Of course I had my camera (would be crazy not to) and made use of the breaks to shoot the landscape. You may have gotten tired of me saying this, but I’ll do it again: Kenya is beautiful. Seriously. There’s so much to be seen and experienced, and it’s diverse. When you hear foreigners praising our wealth of resources it really hits you. So if you haven’t yet, go out and have a taste for yourself.
Two hours later, we arrived at the summit. My back and bag straps were sweat-soaked. The climb had been tough, fighting with dry, prickly vegetation and steep sections. For our efforts, we were rewarded with a breathtaking view. Even if you’re an atheist, there are things that make you believe there is a God. Like amazing landforms. I was filled with awe and spontaneously began to worship. Indeed, He is great.
It was time to reward the stomach with some food. We had lunch while enjoying the most epic view: undulating landscape and lush forests. I imagine being up there at sunrise/ sunset must be quite exciting (fellow photographers take note!). After regaining our energy and a few photos later, it was time for the descent.
If you’ve gone for hikes you’ll know going down is unpleasant especially if steep. Your leg muscles strain as you have to stop yourself from running too fast. Thankfully the forest provided visual interest and cover from the sun so it wasn’t that bad. One lady fell ill though. I pitied her because aside from feeling lousy, she couldn’t really enjoy the hike. Oh, and for Crowned Eagle enthusiasts, you’ll be happy to know we saw one there.
When we finally got to the base of the mountain, my shoes felt like ovens. I was worn out and my face covered in salty residue from sweat. What a hike! Comparing it with Longonot, this climb was harder (especially because of the heat) but the descent was easier. Longonot descent was crazy due to the tough crater walk we did. As a birder I was happy to see new species such as Black-headed Oriole and D’Arnaud’s Barbet.

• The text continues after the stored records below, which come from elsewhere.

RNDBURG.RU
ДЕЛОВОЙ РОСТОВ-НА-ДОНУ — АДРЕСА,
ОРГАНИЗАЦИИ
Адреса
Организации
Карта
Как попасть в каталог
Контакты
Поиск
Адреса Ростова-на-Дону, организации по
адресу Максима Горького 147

That was truly an amazing day. Being in nature, meeting new people, going to new places all while having a workout (hike) is one of my best ways to spend time. One of us commented that we should come back and do camping. There’s another summit that takes 6 hours to tackle, so camping is recommended. Given the beauty of Ol Doinyo Orok, I’m tempted to take the chance if that camp is planned!